Cracking the UK market
The company’s goal is to replicate this success in the UK, but it has found this a much tougher market to penetrate.
“In the Irish retail market, if you prove yourself at one level, you will get to the next level quite easily. In the UK we had several instances where we were proving ourselves on a small scale, but buyers didn’t take it to the next level. The problem is that unless you are with one of the top five or six large distributors, it is hard to get the attention of buyers. I think everyone misses out - not just the buyers - as how do you find the next Innocent or Red Bull unless you look at independent brands?”
However, he said that VitHit had “finally broken the back of it”, and is now listed with Tesco, Sainsbury’s, Boots, WHSmith and Superdrug.
This has been a major strategic achievement, not least because Lavin believes that “if you get a good foothold in the UK, a lot of other countries around Europe take their lead from that”.
VitHit is now present in several other European markets, namely Spain, Portugal, Denmark, Norway and Iceland, and is taking on the US “state by state”.
“Ultimately I would like VitHit to be as strong per capita in other countries as it is in Ireland. In the UK our goal is to be the biggest health drink in the country, and the same in the US - although that is obviously a much bigger task,” said Lavin.

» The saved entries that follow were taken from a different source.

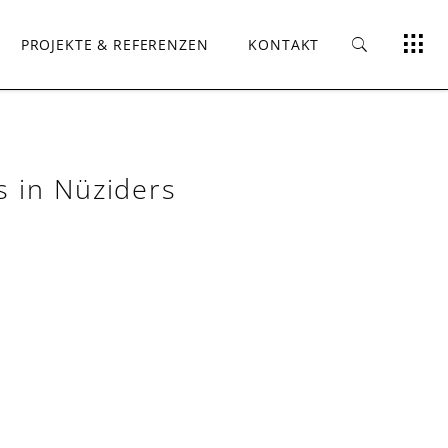
PROJEKTE & REFERENZEN
KONTAKT
s in Nüziders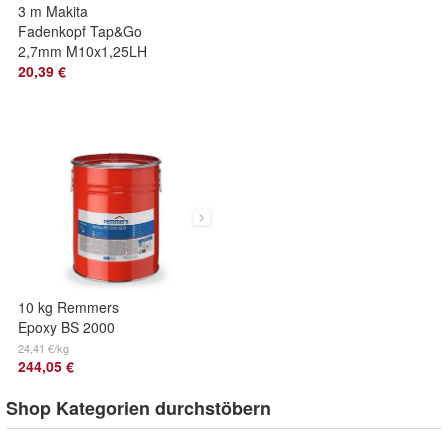
3 m Makita
Fadenkopf Tap&Go
2,7mm M10x1,25LH
Ersatzspule
20,39 €
10 kg Remmers
Epoxy BS 2000
NEW pigmentierte
24,41 €/kg
244,05 €
Grundierung
Shop Kategorien durchstöbern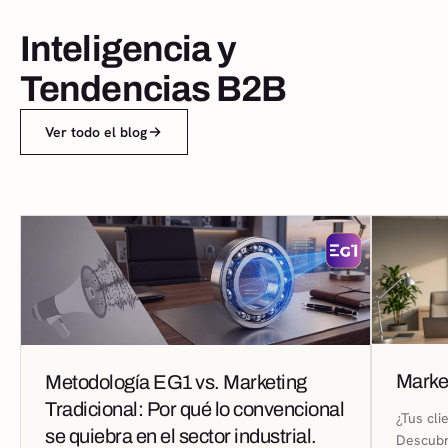
Inteligencia y
Tendencias B2B
Ver todo el blog
Marke
Metodología EG1 vs. Marketing
Tradicional: Por qué lo convencional
¿Tus cl
se quiebra en el sector industrial.
Descubr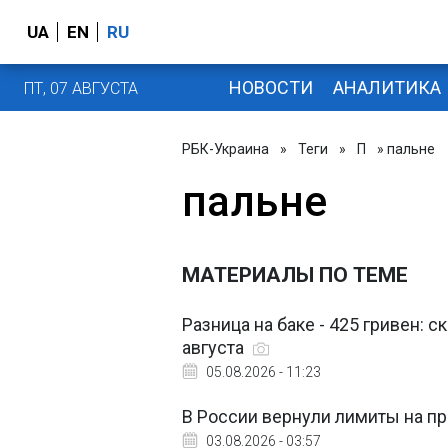
UA
EN
RU
НОВОСТИ
АНАЛИТИКА
ПТ, 07 АВГУСТА
РБК-Украина
»
Теги
»
П
» пальне
пальне
МАТЕРИАЛЫ ПО ТЕМЕ
Разница на баке - 425 гривен: с
августа
05.08.2026 - 11:23
В России вернули лимиты на п
03.08.2026 - 03:57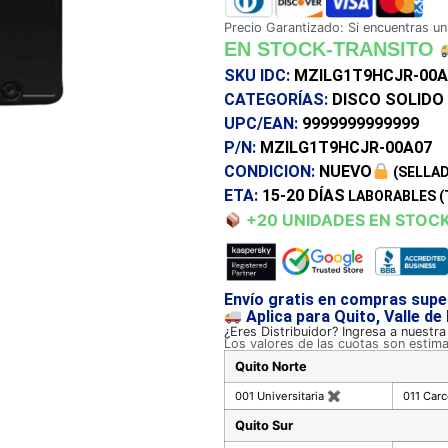
Precio Garantizado: Si encuentras un
EN STOCK-TRANSITO
SKU IDC:
MZILG1T9HCJR-00A
CATEGORÍAS:
DISCO SOLIDO
UPC/EAN:
9999999999999
P/N:
MZILG1T9HCJR-00A07
CONDICION:
NUEVO
(SELLAD
ETA:
15-20 DÍAS
LABORABLES (
+20 UNIDADES EN STOC
Envío gratis en compras supe
Aplica para Quito, Valle de
¿Eres Distribuidor? Ingresa a nuestr
Los valores de las cuotas son estim
Quito Norte
001 Universitaria
✖
011 Car
Quito Sur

Gaining retail listings is clearly key to these ambitions, but Lavin has also learned not to overlook the food service channel.
“I ignored food service for the first four to five years because I didn’t understand how it operated. Now this channel represents 20-25% of our business in Ireland, and VitHit is sold in schools, hospitals, company canteens and colleges,” he said.

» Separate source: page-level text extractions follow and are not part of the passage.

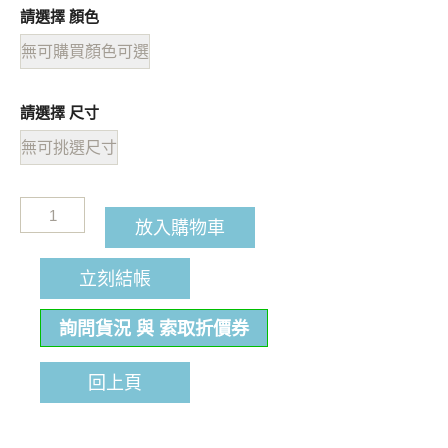
請選擇 顏色
無可購買顏色可選
請選擇 尺寸
無可挑選尺寸
放入購物車
立刻結帳
詢問貨況 與 索取折價券
回上頁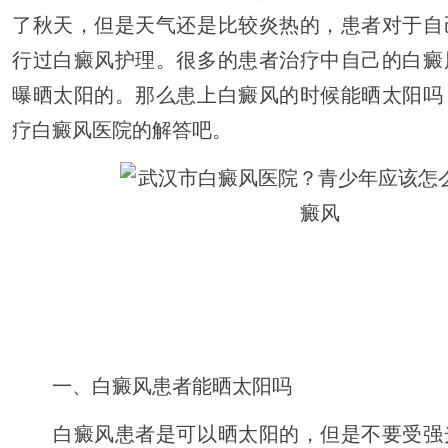
了秋天，但是天气还是比较炎热的，患者对于自
行过白癜风护理。很多的患者治疗中自己的白癜
曝晒太阳的。那么患上白癜风的时候能晒太阳吗
疗白癜风医院的解答吧。
一、白癜风患者能晒太阳吗
白癜风患者是可以晒太阳的，但是不要受强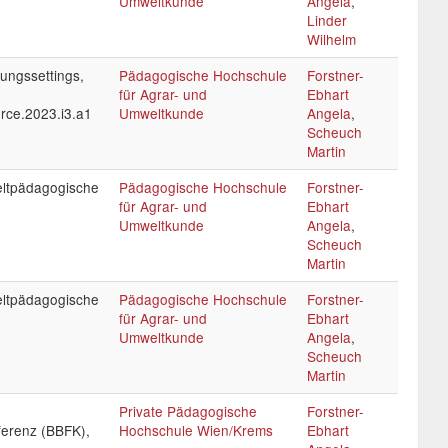
Umweltkunde
Angela
,
Linder
Wilhelm
dungssettings,
Pädagogische Hochschule
Forstner-
für Agrar- und
Ebhart
urce.2023.i3.a1
Umweltkunde
Angela
,
Scheuch
Martin
weltpädagogische
Pädagogische Hochschule
Forstner-
für Agrar- und
Ebhart
Umweltkunde
Angela
,
Scheuch
Martin
weltpädagogische
Pädagogische Hochschule
Forstner-
für Agrar- und
Ebhart
Umweltkunde
Angela
,
Scheuch
Martin
Private Pädagogische
Forstner-
ferenz (BBFK),
Hochschule Wien/Krems
Ebhart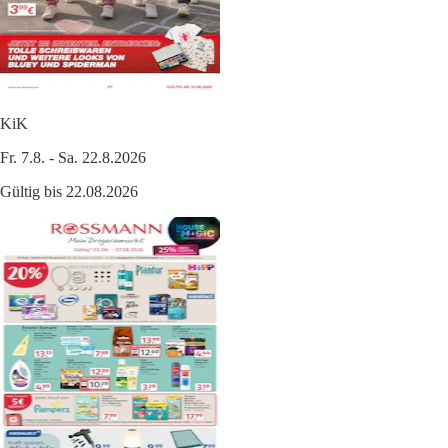
KiK
Fr. 7.8. - Sa. 22.8.2026
Gültig bis 22.08.2026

Lavin views distribution as king, a maxim that has helped grow sales by between 30% and 50% annually for the past six years.
“The product hasn’t changed in the last six years. This growth is purely down to distribution. You can have the best product in the world, but if you don’t have distribution, it won’t sell. This has been my crusade for the last six years. I can see this growth continuing and maybe even getting stronger.”